* EXTRACTED DATA
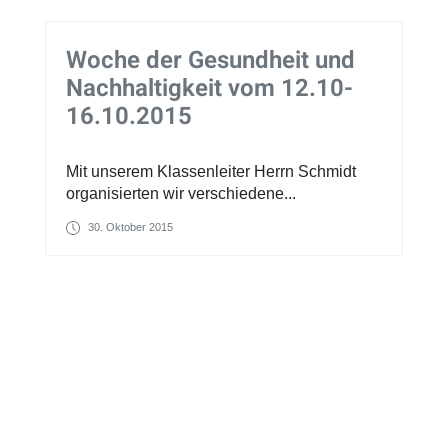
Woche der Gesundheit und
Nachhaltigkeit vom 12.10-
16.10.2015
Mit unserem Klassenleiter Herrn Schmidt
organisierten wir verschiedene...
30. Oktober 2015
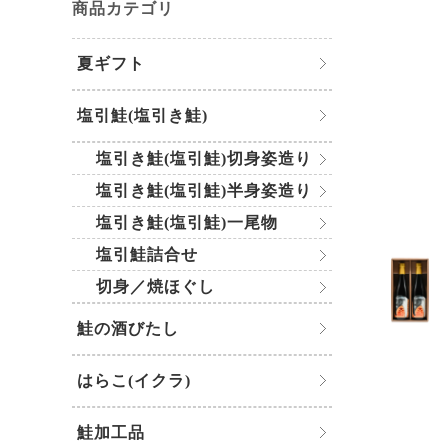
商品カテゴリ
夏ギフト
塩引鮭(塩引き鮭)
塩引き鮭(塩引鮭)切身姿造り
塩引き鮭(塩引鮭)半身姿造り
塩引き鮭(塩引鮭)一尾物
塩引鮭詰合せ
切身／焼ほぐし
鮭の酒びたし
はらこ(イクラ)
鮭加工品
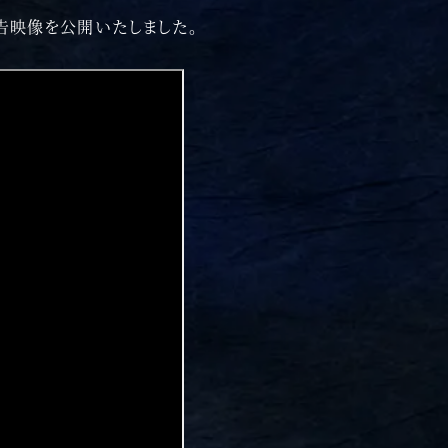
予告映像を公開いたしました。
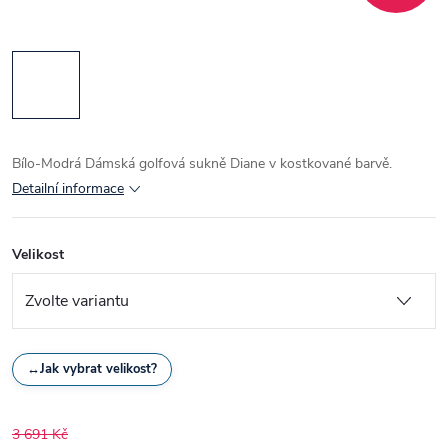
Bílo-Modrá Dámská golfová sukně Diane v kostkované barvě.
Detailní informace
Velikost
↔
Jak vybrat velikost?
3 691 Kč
* * *
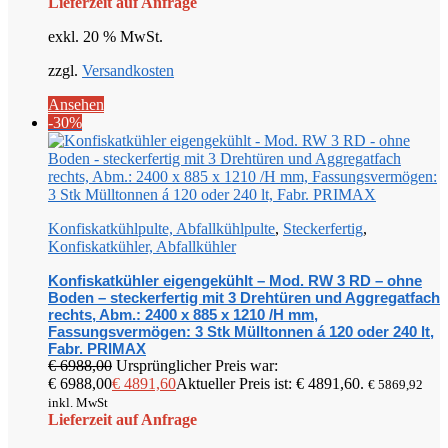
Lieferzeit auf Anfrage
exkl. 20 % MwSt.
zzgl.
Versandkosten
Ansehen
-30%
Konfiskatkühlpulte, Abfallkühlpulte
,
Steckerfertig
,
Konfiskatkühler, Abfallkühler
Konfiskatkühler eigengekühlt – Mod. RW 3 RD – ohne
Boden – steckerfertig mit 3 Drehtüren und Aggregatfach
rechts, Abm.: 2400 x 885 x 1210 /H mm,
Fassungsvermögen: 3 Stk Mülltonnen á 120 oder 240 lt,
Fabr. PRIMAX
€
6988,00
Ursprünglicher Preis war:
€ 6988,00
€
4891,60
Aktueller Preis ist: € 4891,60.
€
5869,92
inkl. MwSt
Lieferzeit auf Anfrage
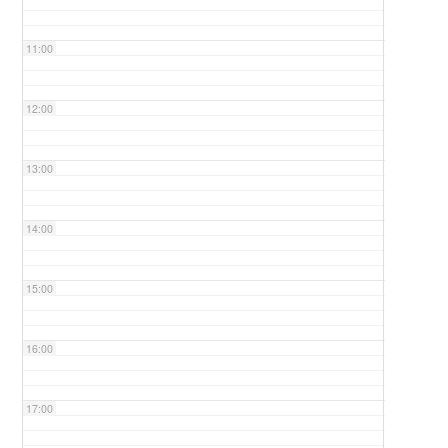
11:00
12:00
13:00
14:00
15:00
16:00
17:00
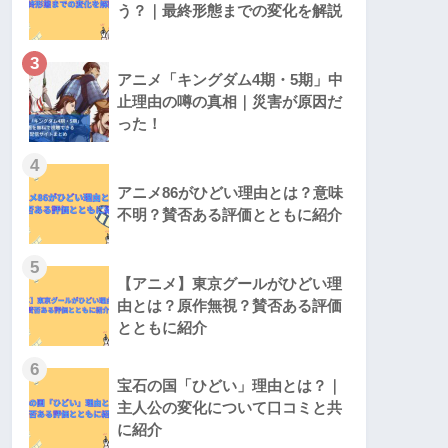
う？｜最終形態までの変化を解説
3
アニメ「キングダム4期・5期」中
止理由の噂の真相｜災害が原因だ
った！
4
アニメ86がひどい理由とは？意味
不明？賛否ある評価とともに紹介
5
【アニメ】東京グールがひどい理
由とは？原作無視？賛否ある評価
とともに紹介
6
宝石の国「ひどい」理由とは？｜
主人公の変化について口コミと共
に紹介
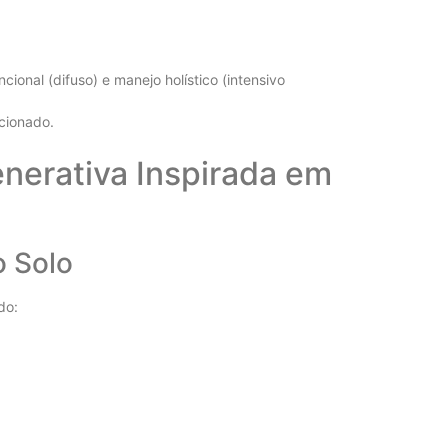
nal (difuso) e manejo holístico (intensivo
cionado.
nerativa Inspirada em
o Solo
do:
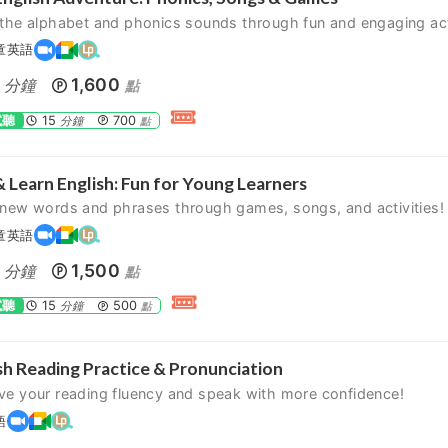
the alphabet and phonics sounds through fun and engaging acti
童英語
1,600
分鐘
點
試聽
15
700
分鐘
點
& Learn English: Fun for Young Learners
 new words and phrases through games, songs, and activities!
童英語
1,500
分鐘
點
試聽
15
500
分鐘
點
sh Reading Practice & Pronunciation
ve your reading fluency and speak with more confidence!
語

* EXERCISE INSTRUCTIONS
Among the lines of the preceding listing, count those that contain the string "through"; state the count and nothing further.

* OUTPUT FOR THIS TASK
2